I'll admit being short Chipotle (CMG) has been no "fun and games". The fact is, I have had my head served to me on platter in the process. I have justified holding the position as sort of a hedge /insurance policy against some of my other long positions. I'm also too stubborn to give up now, especially after the shares have become even more ridiculously priced. What if I cover and suddenly CMG suffers the same fate as NFLX? I would be devastated to be out of the position and then miss out on a huge opportunity for redemption, during the share's subsequent implosion process.
Earnings growth is contracting: In 2012, CMG is expected to grow its earnings 27.7% from $6.81 to $8.70, while in 2013, its growth rate is expected to contract 12% or 320 basis points to 24.5%, as earnings of $10.84 are forecasted. That means the shares possess a very generous forward multiple of 44 times 2102 estimates and 36 times 2013 estimates.

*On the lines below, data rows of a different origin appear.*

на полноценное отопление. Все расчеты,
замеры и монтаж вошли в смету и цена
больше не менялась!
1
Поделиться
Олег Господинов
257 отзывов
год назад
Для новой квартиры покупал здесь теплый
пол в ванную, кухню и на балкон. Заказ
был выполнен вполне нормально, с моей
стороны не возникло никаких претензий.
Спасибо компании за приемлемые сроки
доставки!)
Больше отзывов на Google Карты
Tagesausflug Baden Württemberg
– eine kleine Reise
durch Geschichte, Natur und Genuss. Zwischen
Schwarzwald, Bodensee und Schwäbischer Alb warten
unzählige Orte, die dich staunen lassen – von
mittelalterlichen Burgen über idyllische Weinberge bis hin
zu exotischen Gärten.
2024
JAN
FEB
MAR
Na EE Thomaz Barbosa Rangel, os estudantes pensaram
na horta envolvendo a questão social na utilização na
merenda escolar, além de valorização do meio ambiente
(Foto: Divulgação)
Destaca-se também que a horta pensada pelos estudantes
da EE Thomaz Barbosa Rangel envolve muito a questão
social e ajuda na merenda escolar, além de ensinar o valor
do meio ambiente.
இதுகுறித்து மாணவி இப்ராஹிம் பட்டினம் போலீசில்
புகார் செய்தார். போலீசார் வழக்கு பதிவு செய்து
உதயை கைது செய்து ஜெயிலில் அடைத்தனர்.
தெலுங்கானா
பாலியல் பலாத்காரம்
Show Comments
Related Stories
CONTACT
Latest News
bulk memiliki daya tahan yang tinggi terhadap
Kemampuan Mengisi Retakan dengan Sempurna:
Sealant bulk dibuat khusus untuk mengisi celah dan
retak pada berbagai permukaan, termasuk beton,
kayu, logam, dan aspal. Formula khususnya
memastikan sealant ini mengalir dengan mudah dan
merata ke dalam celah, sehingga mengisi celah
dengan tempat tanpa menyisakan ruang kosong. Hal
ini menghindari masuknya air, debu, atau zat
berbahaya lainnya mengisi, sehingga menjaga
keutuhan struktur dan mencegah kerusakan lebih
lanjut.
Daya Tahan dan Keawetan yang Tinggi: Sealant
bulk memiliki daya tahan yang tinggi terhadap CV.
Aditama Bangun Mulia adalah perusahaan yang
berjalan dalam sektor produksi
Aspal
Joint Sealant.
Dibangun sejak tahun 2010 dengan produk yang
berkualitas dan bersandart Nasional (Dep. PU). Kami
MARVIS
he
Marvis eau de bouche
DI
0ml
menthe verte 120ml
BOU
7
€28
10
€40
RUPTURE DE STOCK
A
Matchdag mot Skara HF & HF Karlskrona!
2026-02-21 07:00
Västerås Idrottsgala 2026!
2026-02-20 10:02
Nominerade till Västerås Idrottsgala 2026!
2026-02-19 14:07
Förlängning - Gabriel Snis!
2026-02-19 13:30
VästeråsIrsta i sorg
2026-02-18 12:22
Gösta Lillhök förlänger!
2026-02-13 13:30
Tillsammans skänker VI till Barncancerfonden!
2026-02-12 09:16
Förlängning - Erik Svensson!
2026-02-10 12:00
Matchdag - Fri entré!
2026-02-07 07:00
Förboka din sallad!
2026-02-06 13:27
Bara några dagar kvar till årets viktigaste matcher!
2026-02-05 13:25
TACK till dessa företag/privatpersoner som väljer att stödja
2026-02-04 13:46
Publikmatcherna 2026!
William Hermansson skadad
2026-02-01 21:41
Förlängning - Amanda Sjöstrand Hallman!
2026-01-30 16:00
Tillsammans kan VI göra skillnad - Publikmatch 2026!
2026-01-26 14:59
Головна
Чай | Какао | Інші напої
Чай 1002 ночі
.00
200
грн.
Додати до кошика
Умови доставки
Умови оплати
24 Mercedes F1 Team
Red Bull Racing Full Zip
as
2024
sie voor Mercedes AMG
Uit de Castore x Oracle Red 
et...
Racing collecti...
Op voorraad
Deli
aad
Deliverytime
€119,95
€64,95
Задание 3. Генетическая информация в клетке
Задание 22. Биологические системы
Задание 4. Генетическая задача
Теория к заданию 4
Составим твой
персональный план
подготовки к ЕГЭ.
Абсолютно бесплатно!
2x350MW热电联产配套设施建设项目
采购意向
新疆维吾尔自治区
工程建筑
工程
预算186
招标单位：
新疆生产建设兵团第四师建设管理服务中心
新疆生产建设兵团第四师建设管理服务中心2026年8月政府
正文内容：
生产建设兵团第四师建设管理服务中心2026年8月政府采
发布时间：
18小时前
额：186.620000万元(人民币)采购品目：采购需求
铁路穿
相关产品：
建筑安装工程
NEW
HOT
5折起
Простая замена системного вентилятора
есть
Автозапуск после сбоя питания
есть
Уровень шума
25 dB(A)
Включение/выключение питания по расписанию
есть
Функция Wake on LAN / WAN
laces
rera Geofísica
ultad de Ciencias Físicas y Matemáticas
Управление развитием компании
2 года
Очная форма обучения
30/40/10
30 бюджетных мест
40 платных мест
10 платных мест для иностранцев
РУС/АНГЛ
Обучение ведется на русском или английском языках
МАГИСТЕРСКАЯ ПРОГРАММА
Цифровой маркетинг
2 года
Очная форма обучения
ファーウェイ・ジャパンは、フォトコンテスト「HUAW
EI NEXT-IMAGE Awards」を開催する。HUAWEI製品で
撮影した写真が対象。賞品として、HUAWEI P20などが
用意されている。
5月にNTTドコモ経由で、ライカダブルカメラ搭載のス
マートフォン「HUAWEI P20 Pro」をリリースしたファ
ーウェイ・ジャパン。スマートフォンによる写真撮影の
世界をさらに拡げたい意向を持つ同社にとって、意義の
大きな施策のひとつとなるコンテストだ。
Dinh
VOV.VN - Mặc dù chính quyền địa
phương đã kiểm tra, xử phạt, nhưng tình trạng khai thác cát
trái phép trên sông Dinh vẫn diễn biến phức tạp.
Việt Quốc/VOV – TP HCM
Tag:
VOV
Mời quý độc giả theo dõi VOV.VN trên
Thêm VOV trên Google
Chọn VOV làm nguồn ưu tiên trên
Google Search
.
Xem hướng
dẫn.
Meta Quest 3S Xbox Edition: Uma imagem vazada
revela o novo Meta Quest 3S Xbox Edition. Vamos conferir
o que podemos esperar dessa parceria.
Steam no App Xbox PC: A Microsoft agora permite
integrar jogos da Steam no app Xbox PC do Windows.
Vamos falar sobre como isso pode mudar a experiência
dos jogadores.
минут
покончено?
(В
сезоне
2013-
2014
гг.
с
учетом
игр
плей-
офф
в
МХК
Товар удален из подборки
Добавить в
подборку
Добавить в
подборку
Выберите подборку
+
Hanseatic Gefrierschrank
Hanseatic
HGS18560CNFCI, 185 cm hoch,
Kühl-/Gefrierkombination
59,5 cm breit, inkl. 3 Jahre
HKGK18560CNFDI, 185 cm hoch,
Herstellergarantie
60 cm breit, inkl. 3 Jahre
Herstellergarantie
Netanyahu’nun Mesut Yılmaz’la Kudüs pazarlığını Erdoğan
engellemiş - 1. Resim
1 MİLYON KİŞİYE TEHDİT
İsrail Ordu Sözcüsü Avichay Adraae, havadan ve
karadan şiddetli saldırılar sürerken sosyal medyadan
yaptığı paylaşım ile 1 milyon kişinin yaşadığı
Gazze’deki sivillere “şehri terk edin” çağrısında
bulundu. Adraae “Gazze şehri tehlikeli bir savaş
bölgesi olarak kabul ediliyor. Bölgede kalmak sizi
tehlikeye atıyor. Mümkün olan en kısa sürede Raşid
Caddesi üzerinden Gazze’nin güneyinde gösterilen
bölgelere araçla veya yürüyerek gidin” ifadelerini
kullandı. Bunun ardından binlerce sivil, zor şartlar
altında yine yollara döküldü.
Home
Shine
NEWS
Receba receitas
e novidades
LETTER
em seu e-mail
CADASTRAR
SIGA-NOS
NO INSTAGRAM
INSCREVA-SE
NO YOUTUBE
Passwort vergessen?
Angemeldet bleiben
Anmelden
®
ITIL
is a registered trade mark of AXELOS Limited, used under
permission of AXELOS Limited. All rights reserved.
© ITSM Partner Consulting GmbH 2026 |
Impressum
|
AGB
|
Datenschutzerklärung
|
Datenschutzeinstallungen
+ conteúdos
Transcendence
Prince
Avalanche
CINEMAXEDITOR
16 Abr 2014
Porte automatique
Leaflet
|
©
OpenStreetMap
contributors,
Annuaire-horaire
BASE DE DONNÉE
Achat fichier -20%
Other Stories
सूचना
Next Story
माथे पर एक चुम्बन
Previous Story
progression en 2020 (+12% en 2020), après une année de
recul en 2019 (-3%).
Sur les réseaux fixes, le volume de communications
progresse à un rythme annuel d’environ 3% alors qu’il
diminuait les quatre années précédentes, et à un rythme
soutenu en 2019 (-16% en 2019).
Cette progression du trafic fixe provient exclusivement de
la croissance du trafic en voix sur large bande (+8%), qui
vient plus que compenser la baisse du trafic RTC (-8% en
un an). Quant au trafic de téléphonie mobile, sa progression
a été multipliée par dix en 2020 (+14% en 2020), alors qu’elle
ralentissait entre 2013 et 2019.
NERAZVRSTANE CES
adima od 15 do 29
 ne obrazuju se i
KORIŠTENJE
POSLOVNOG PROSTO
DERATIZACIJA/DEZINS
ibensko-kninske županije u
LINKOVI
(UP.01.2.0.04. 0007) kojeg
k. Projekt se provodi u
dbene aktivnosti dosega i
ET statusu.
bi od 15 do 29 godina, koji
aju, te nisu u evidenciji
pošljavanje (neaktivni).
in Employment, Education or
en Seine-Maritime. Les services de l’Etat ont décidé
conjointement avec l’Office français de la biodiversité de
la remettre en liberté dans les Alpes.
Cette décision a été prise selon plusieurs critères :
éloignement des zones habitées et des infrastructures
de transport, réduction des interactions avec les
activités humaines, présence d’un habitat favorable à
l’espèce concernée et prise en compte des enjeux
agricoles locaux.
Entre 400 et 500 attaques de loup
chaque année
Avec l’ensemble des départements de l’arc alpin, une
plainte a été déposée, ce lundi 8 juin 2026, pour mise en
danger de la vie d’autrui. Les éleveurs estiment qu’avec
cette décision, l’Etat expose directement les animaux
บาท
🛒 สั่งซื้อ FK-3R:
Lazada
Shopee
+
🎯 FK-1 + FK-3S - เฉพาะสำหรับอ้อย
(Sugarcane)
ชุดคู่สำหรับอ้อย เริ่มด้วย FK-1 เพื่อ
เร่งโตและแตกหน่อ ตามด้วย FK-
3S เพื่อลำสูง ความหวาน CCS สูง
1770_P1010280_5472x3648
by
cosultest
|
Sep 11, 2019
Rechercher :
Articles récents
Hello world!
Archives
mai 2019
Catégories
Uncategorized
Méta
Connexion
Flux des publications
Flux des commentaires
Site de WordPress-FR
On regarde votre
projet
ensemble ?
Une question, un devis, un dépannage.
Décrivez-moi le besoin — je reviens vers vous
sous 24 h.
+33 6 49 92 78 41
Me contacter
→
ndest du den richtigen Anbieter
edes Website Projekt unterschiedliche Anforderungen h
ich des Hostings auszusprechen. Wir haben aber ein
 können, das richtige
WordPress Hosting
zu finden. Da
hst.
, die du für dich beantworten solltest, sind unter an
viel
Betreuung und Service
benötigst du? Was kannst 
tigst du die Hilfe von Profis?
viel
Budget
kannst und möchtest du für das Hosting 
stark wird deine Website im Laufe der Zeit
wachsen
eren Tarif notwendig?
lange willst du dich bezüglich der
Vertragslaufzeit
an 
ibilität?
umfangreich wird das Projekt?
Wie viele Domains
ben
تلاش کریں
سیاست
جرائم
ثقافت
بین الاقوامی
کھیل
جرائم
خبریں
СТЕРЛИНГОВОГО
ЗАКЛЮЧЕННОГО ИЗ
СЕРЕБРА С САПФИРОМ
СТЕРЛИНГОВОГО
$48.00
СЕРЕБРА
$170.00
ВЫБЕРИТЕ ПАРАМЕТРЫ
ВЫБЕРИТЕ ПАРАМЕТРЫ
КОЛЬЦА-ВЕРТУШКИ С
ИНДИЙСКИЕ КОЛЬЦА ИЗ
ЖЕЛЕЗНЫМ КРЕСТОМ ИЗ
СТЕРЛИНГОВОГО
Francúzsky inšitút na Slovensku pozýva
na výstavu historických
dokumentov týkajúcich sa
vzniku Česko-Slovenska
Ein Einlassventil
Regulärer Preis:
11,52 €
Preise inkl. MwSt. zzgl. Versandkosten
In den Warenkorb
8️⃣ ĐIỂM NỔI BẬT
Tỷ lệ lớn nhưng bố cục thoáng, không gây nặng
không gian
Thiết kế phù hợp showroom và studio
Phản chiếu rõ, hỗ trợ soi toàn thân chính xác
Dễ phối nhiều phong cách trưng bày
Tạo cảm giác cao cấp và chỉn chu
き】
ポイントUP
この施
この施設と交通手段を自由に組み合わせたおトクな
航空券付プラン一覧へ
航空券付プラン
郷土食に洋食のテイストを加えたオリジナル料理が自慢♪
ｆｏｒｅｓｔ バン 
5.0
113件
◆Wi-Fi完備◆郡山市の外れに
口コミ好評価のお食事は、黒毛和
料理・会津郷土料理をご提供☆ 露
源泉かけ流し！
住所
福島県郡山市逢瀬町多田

The stock's PEG ratio of 2.05, which takes its growth prospects into consideration, is also sending out a bearish signal (below 1.0 is bullish). Why is CMG's multiple three times higher than AAPL's, even though AAPL's earnings growth rate is actually higher? It just makes no sense, and sooner rather than later, Mr. Market will come to its senses and price CMG accordingly.
The analysts are still cheerleading: Although the average one year analyst target price of $383 has already been eclipsed, the shares are still 17% lower, than the highest target of $450. On the flip side, the shares are 33% above their most bearish analyst target of $260, implying more risk than reward. Exacerbating the problem is the fact that as more target prices are met, the chances that a downgrade will occur based on valuation purposes increase exponentially.
Follow the insiders: During the last six months CMG's insiders have sold 81,656 shares or roughly 15% of their entire holdings.The company's CFO, Jack Hartung, has already sold 15,000 shares since the beginning of the year. I guess he is taking advantage of the huge surge, as just two years ago, the shares were crossing the tape at just $104.
Bottom line: CMG's risk is higher than its reward at this juncture. Why hang around for a possible 20% return when the risk exposure is twice that amount? I have been dead wrong shorting this stock and have paid dearly for it, but in reality, "every dog has his day" and this "dog short" is more than ready to finally payoff in a very big way!